Modelling a fast BLAS level-1 inspired vectorized FPU for ARM devices

Vigliar, Mario; Raiconi, Giancarlo; D'Auria, Amedeo; Giuseppe Del Mastro,

doi:10.1109/MWSCAS.2011.6026644

Abstract Modern collections of algorithms for DSP and multimedia often rely on linear algebra operators to perform massive numerical transformations on vectorized data. Embedded developers often experience the worst condition of having no FPU at all in their low-power systems, as many device producers consider FP-math as an expensive option in terms of gates and power consumption.

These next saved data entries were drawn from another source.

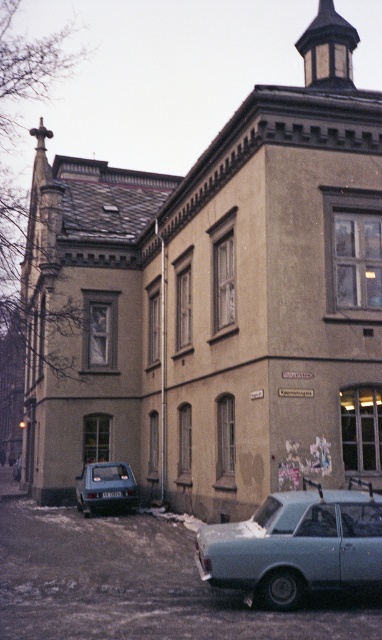 Question: Which of the following is the farthest from the observer?

Choices:
 (A) matte blue hatchback at lower left
 (B) light blue metallic car at lower right

Answer: (A)

Question: Among these points, which one is farthest from the camera?

Choices:
 (A) (356, 540)
 (B) (126, 467)

Answer: (B)

Question: Among these objects, which one is nearest to the camera?

Choices:
 (A) light blue metallic car at lower right
 (B) matte blue hatchback at lower left

Answer: (A)

Question: Is light blue metallic car at lower right closer to camera compared to matte blue hatchback at lower left?

Choices:
 (A) yes
 (B) no

Answer: (A)

Question: Is light blue metallic car at lower right above matte blue hatchback at lower left?

Choices:
 (A) yes
 (B) no

Answer: (A)

Question: Does light blue metallic car at lower right appear on the right side of matte blue hatchback at lower left?

Choices:
 (A) no
 (B) yes

Answer: (B) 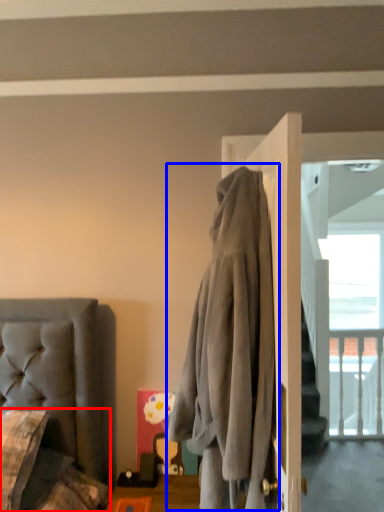 Question: Which of the following is the closest to the observer, couch (highlighted by a red box) or clothing (highlighted by a blue box)?

Choices:
 (A) couch
 (B) clothing

Answer: (B)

Main aim of this work is to propose a lightweight structure, designed to be used in an ARM-based environment but easily retargetable to different architectures, capable to perform efficiently vectorized FP operations as described in BLAS Level 1 specification. Peculiar feature is the capability of such a coprocessor to work in a fully pipelined mode. Both single and double precision calculations can be performed. Many different CPU offloading techniques have been implemented, in order to enable reactive power management policies during idle/waiting time slices. An implementation in VHDL is presented as result, showing synthesis and placement results in different technologies. FPGA+ARM9 prototype is presented and benchmarked. Results have been compared to functionally equivalent solutions running in different environments and using different sets of processing primitives (up to x86's SSE2/3/4). Finally, a complex application for Hidden Markov Model (HMM) training and evaluation is used as test case to evaluate real-world performance of the proposed approach.